You probably have heard of the Ark of the Covenant, if not from the Torah, then in the series of movies, starring Harrison Ford. You may know that it was a gold-gilded chest that God commanded the Israelites to build in the wilderness. Eventually it was kept inside the inner sanctum of the Mishkan (English: Tabernacle) and later the Temple. Inside it were special items: the tablets of the Ten Commandments; a sample of the manna, the special bread-like substance God provided during the years of wilderness wanderings; and Moses’ brother Aaron’s rod that budded, the miraculous symbol of God’s confirmation that his descendants were to be the cohanim (English: priests). But of these three, the primary meaning of the ark had to do with the Ten Commandments.

What do you think of when you think of the Ten Commandments? God’s ancient rules? While they certainly contain God’s directives for ancient Israel at least, if not beyond, understanding them as simply commands, directives, or principles misses the point. While in no way diminishing their life-benefitting power, they had a much greater function within the community of Israel.
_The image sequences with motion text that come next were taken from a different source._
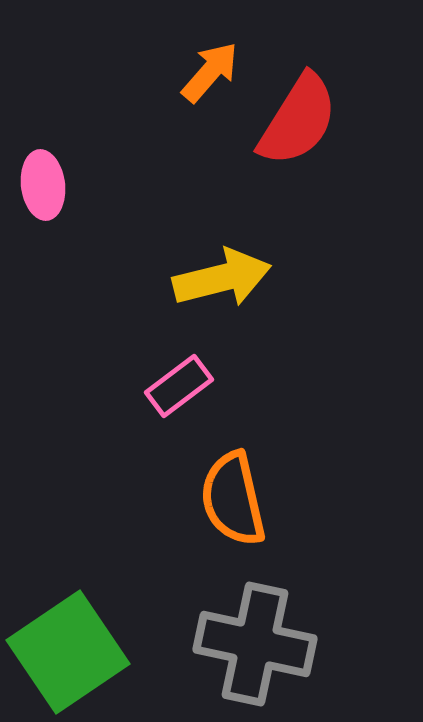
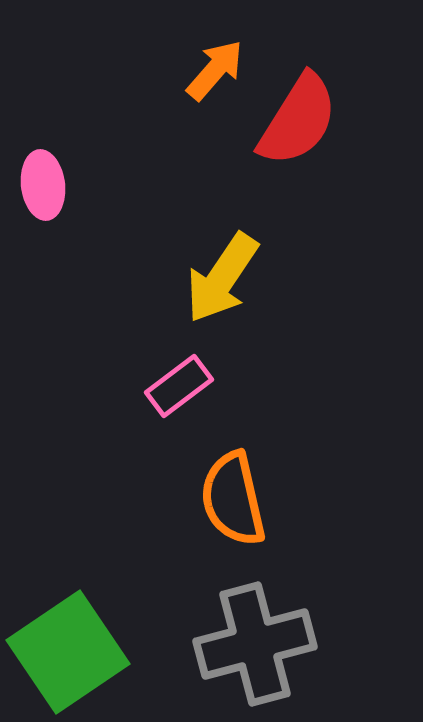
orange arrow: moved 5 px right, 2 px up
yellow arrow: rotated 138 degrees clockwise
gray cross: rotated 27 degrees counterclockwise
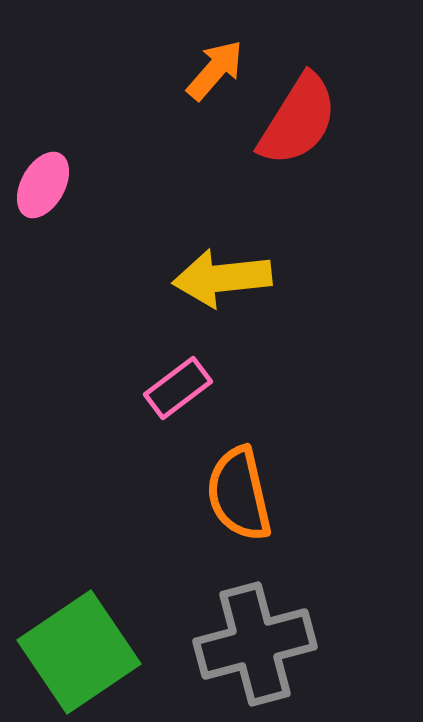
pink ellipse: rotated 36 degrees clockwise
yellow arrow: rotated 50 degrees clockwise
pink rectangle: moved 1 px left, 2 px down
orange semicircle: moved 6 px right, 5 px up
green square: moved 11 px right
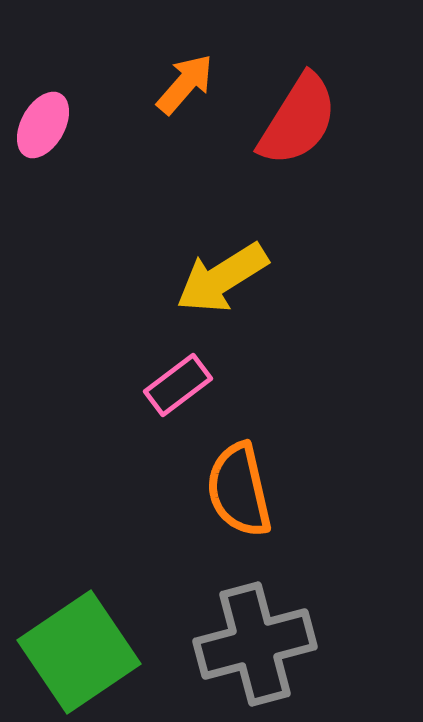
orange arrow: moved 30 px left, 14 px down
pink ellipse: moved 60 px up
yellow arrow: rotated 26 degrees counterclockwise
pink rectangle: moved 3 px up
orange semicircle: moved 4 px up
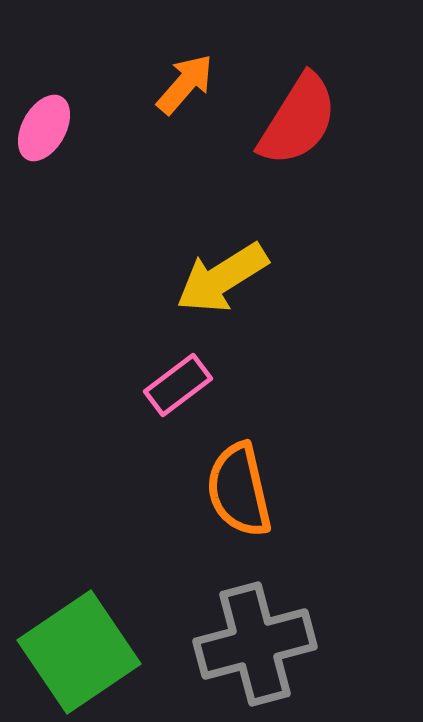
pink ellipse: moved 1 px right, 3 px down
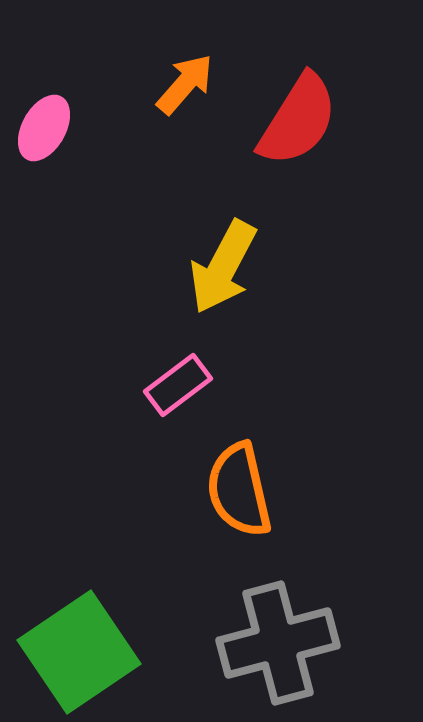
yellow arrow: moved 1 px right, 11 px up; rotated 30 degrees counterclockwise
gray cross: moved 23 px right, 1 px up
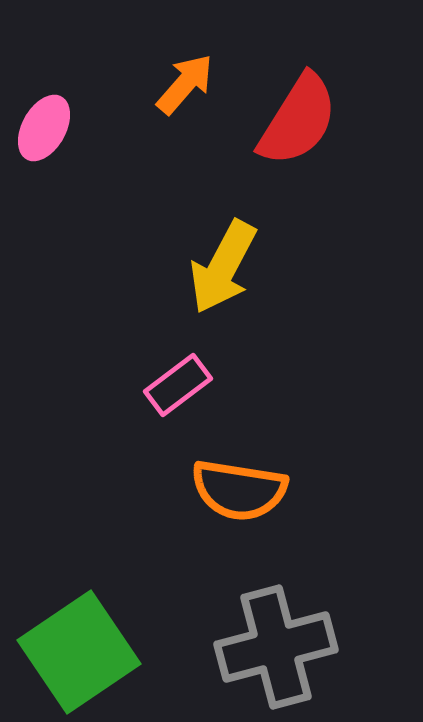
orange semicircle: rotated 68 degrees counterclockwise
gray cross: moved 2 px left, 4 px down
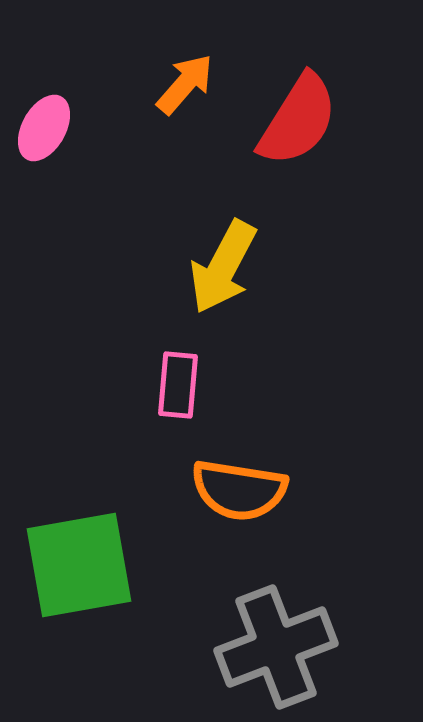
pink rectangle: rotated 48 degrees counterclockwise
gray cross: rotated 6 degrees counterclockwise
green square: moved 87 px up; rotated 24 degrees clockwise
The Ten Commandments, especially in tablet form, stood for the whole of the covenant that God established with Israel at Mt. Sinai following their rescue from bondage in Egypt. This is why a common descriptor for the ark was “aron ha-brit” (the Ark of the Covenant). The tablets were a tangible sign of the relationship God established with Israel as their Rescuer. The presence of the ark, containing the tablets, was an ongoing reminder of God’s commitment to his people and their obligations unto him in response.
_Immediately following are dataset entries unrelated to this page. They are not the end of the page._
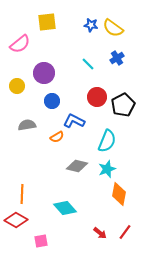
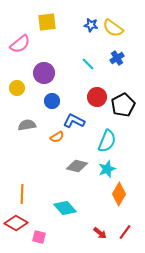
yellow circle: moved 2 px down
orange diamond: rotated 20 degrees clockwise
red diamond: moved 3 px down
pink square: moved 2 px left, 4 px up; rotated 24 degrees clockwise
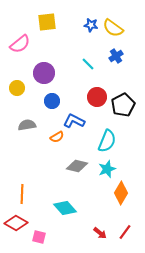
blue cross: moved 1 px left, 2 px up
orange diamond: moved 2 px right, 1 px up
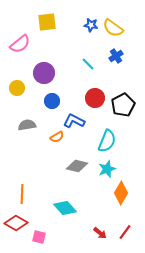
red circle: moved 2 px left, 1 px down
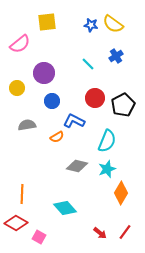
yellow semicircle: moved 4 px up
pink square: rotated 16 degrees clockwise
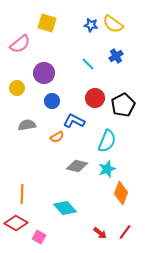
yellow square: moved 1 px down; rotated 24 degrees clockwise
orange diamond: rotated 10 degrees counterclockwise
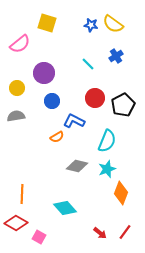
gray semicircle: moved 11 px left, 9 px up
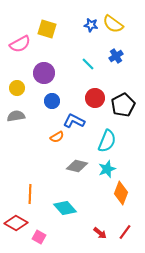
yellow square: moved 6 px down
pink semicircle: rotated 10 degrees clockwise
orange line: moved 8 px right
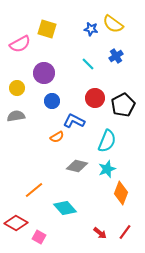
blue star: moved 4 px down
orange line: moved 4 px right, 4 px up; rotated 48 degrees clockwise
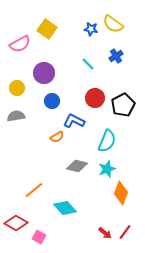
yellow square: rotated 18 degrees clockwise
red arrow: moved 5 px right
Here’s something I didn’t realize until recently even though I have read the relevant passages so many times in the past. While “Ark of the Covenant” is the most common name for the ark, it is not the most common in the Books of Moses, especially in Shemot (Exodus) where it is first introduced. The earliest references to the ark are as “aron et ha-edut” (the “Ark of the Testimony”). While some may regard “testimony” here as another way to express “covenant,” which is perhaps why we refer to the Old and New Covenants as Old and New Testaments, that misses the point.

A testimony is a witness unto something. Witnesses in court give testimony. They say what they saw; they tell us what happened. Advertisements often provide testimonies as in “I used this product and it works exactly as claimed.” The tablets of the Ten Commandments were designed by God first and foremost as a testimony. What they state is essential, but that God stated them, that they are his testimony of his existence and his committed relationship to Israel, is what they are really all about.
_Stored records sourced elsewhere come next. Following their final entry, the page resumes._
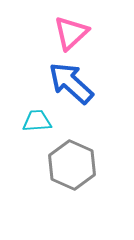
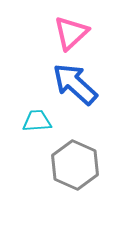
blue arrow: moved 4 px right, 1 px down
gray hexagon: moved 3 px right
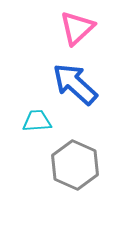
pink triangle: moved 6 px right, 5 px up
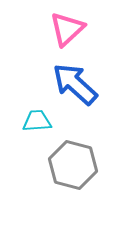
pink triangle: moved 10 px left, 1 px down
gray hexagon: moved 2 px left; rotated 9 degrees counterclockwise
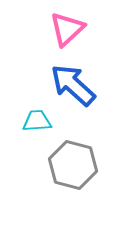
blue arrow: moved 2 px left, 1 px down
The Ark of the Testimony was evidence of the reality of God and that he spoke to the people of Israel through Moses. The Ten Commandments were never to be reduced to a system of principals or to be regarded as a set of wise sayings. They are that, but they are so much more: they are the very communication of the one true God.

As the Ten Commandments testified to God’s reality, so should we. Our lives should be a testimony to who he is, what he has done, what he is doing, what he has said, and what he is saying. As God’s foundational demonstration of himself is a communication of himself and his will, so we too should reflect who he is and share his word with anyone and everyone. As far as we know the ark is lost, but we are not. Let us be the People of the Testimony.